Personal information
- Born: July 21, 2002 (age 24) Fremont, California, U.S.
- Home town: Wolverine Lake, Michigan, U.S.
- Height: 5 ft 9 in (1.75 m)

Figure skating career
- Country: United States
- Discipline: Ice dance
- Partner: Annabelle Morozov Yahli Pedersen Katarina Wolfkostin
- Coach: Charlie White Greg Zuerlein Tanith Belbin White Nikolai Morozov
- Skating club: Peninsula Skating Club
- Began skating: 2010

Medal record
Winter Youth Olympics
| Bronze medal – third place | 2020 Lausanne | Ice dance |

= Jeffrey Chen =

American figure skater (born 2002)

Jeffrey Chen (born July 21, 2002) is an American ice dancer.

With current skating partner, Annabelle Morozov, he is the 2024 Lombardia Trophy silver medalist.

With former skating partner, Yahli Pedersen, they were the 2023 JGP Turkey and the 2023 JGP Hungary silver medalists.

With other former skating partner, Katarina Wolfkostin, they were alternates at the 2022 Winter Olympics in Beijing, the 2022 Budapest Trophy bronze medalists, the 2021 U.S. junior national champions, the 2021 JGP France champions, the 2021 JGP Slovenia silver medalists, and the 2020 Winter Youth Olympics bronze medalists.

On February 19, 2025, Chen was suspended by the U.S. Center for SafeSport for allegations of misconduct.

== Personal life ==
Jeffrey Chen was born in Fremont, California, on July 21, 2002, to Taiwanese parents, Hsiu-Hui Tseng and Chih-Hsiu Chen. His older sister Karen also represented the U.S. internationally in singles. Chen enjoys hip-hop dance, gaming, and photography. He has a pet sun conure named Mango.

== Career ==
=== Early career ===
Chen began skating in 2010 after following his older sister Karen onto the ice. He competed in singles until the 2014–15 season and was the 2014 U.S. national juvenile pewter medalist. As a singles skater, Chen trained in Riverside, California, alongside his sister under Tammy Gambill.

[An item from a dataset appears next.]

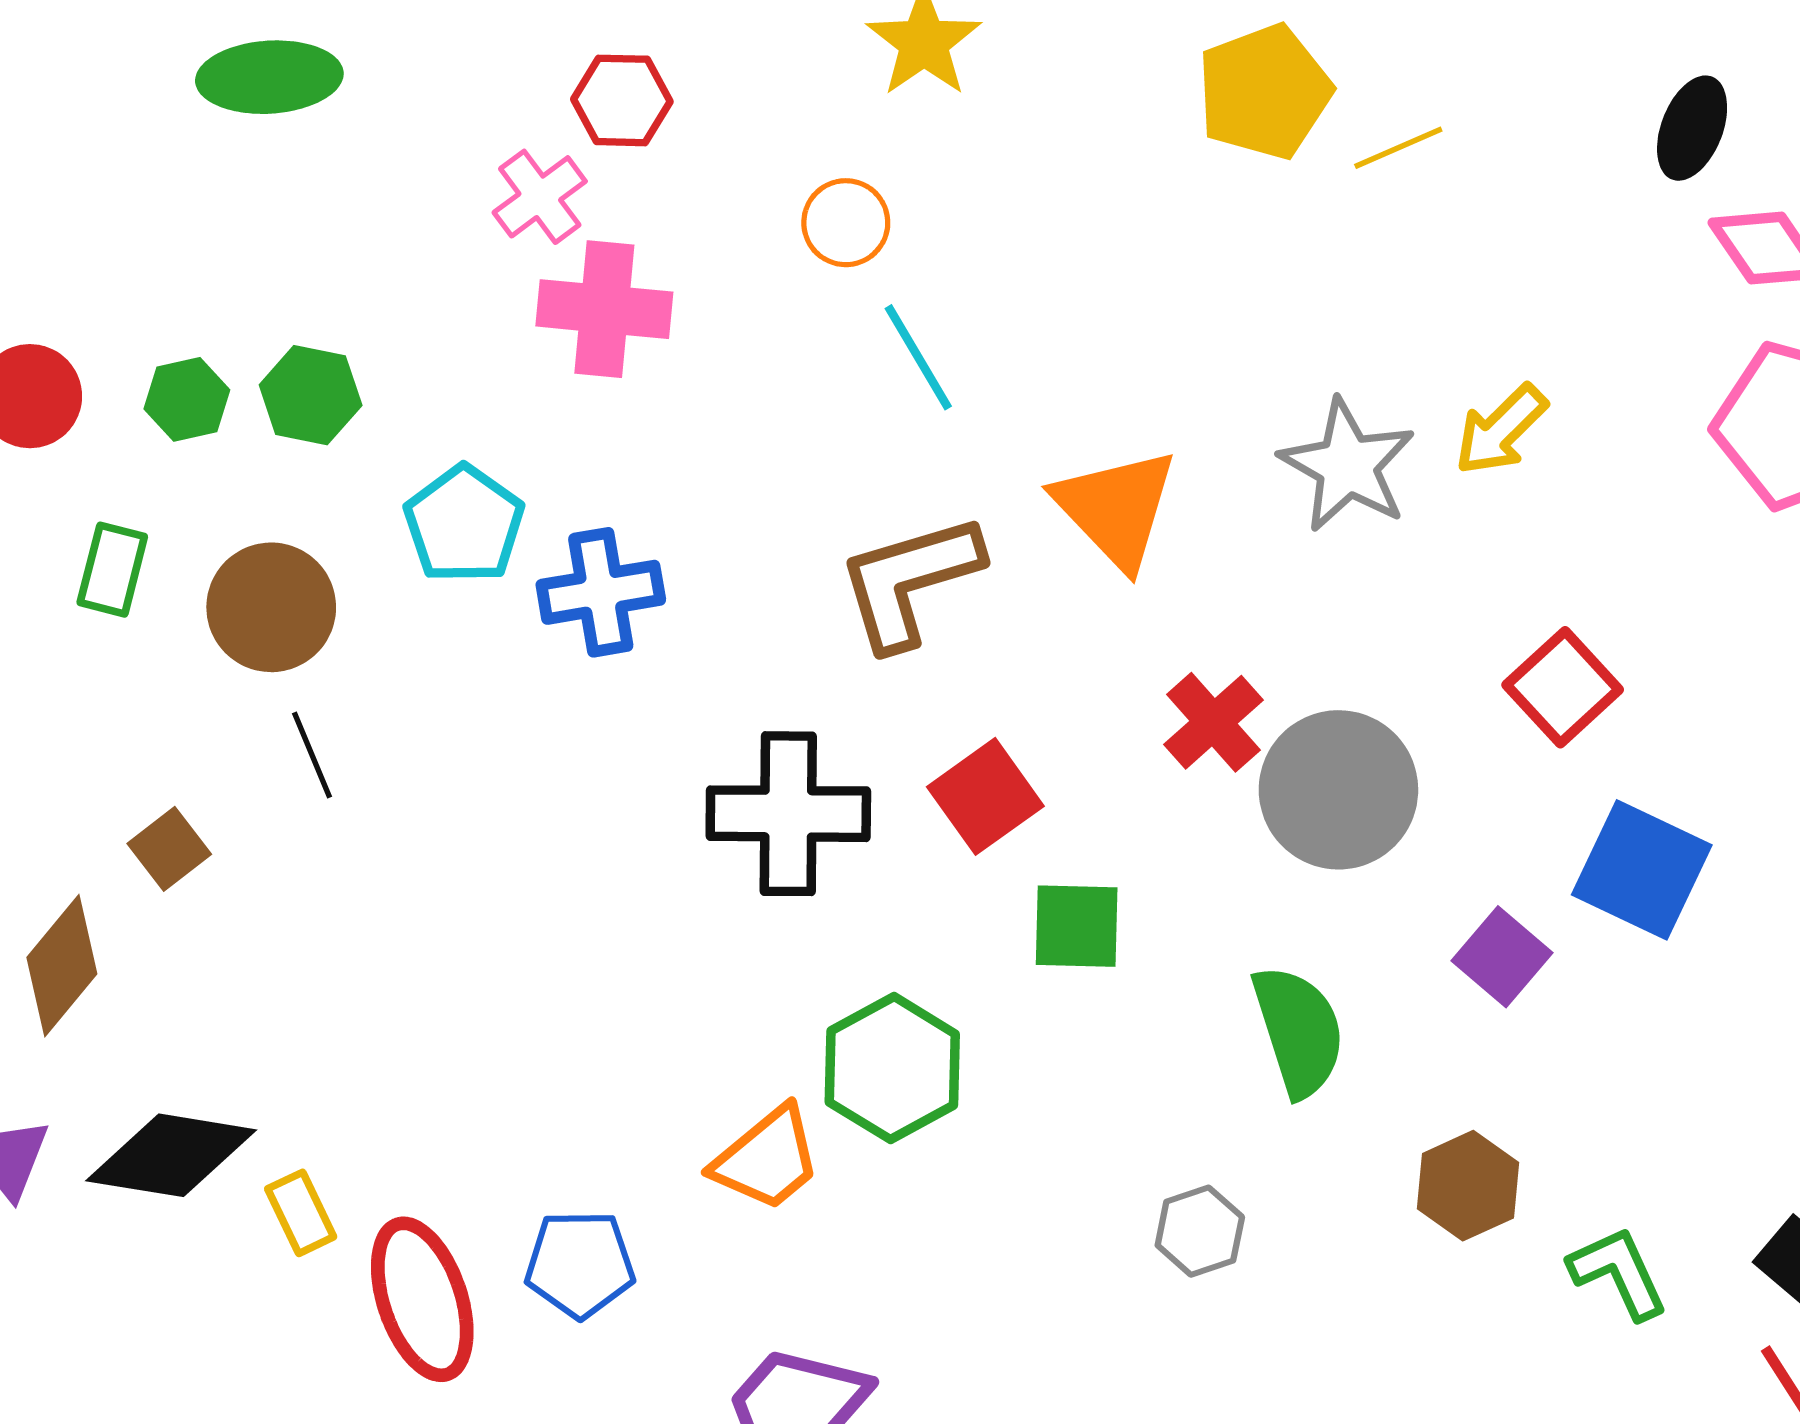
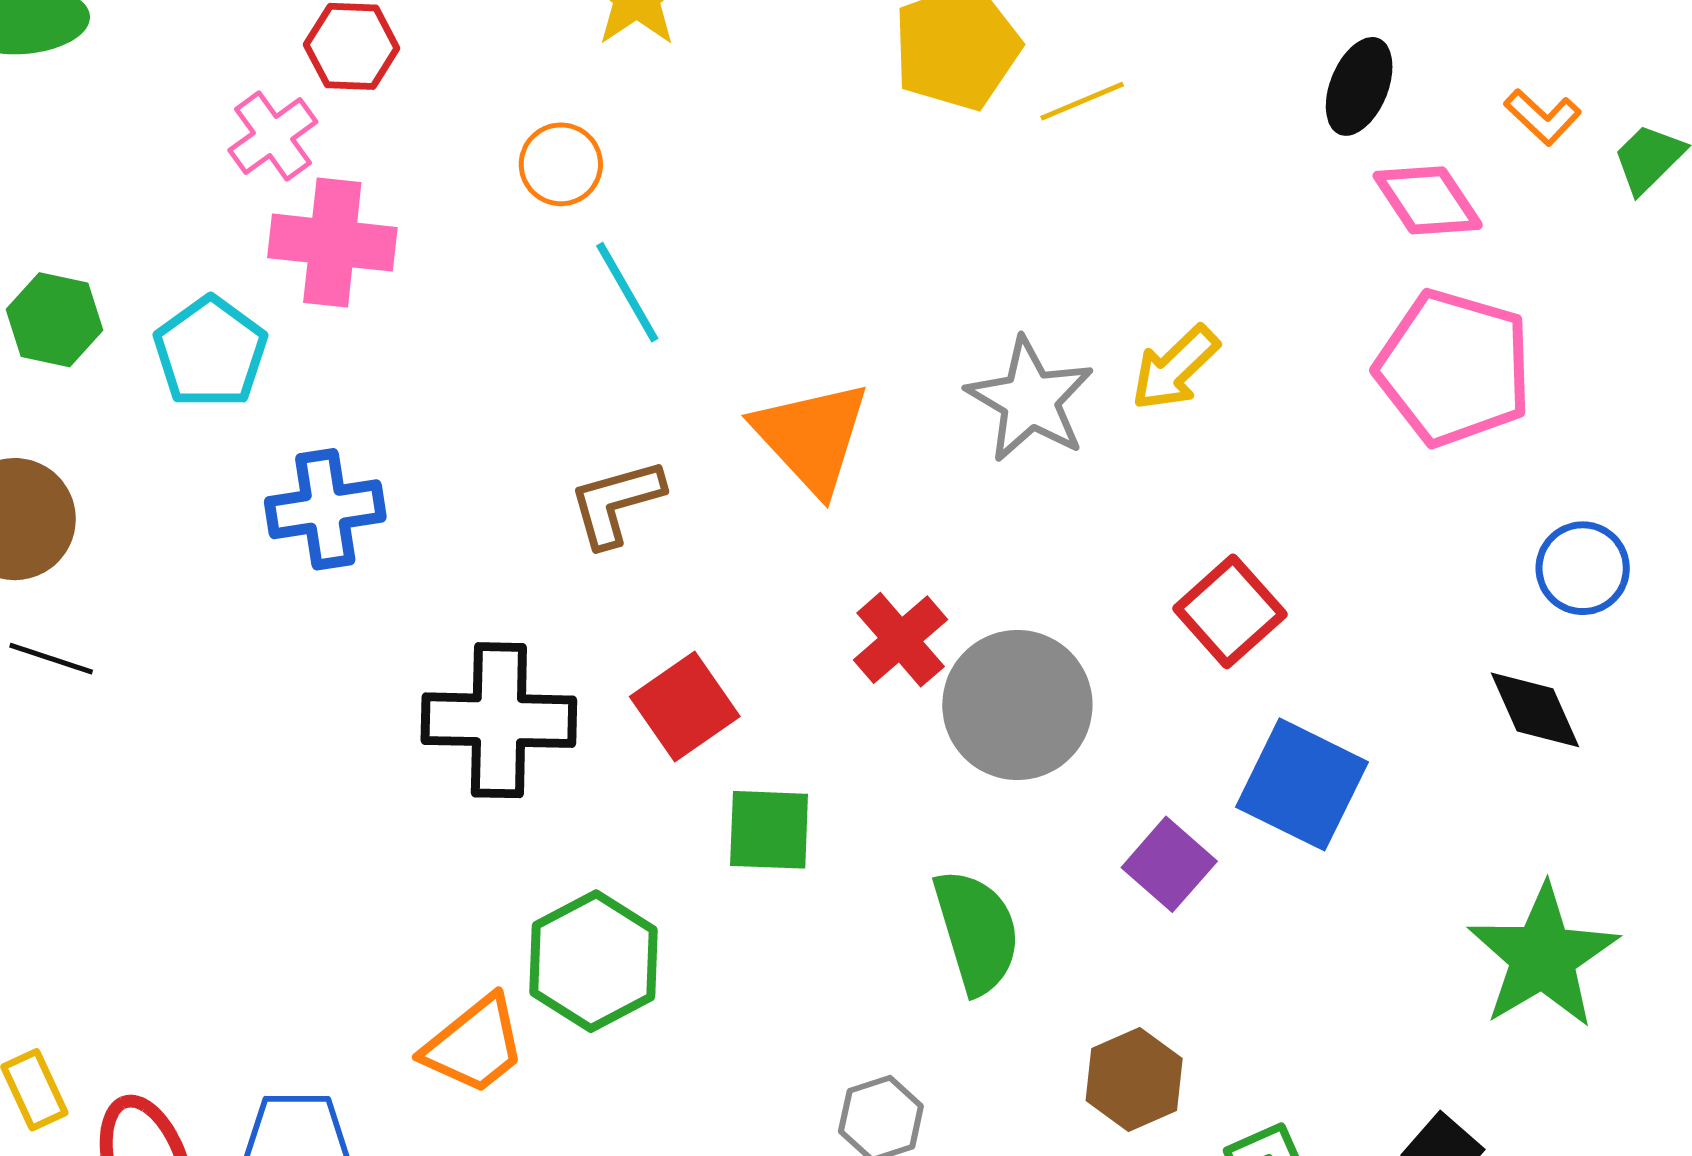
cyan pentagon: (464, 524) -> (210, 352), moved
brown L-shape: (910, 581) -> (616, 503), size x0.7
black line: (312, 755) -> (51, 659), turned -50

Chen switched to ice dance and teamed up with Layla Karnes in the 2015–16 season. Together, they were the 2016 U.S. national juvenile ice dance champions and the 2017 U.S. national intermediate silver medalists. Chen then moved to Michigan to live with his mother, and he then changed coaches and began training with Marina Zoueva before the next season. He competed with Gianna Buckley during the 2017–18 season, winning the 2018 U.S. national novice silver medal. Chen then skated two months with Anna Lavrova during the 2018–19 season, but the partnership ended before the 2019 U.S. Championships.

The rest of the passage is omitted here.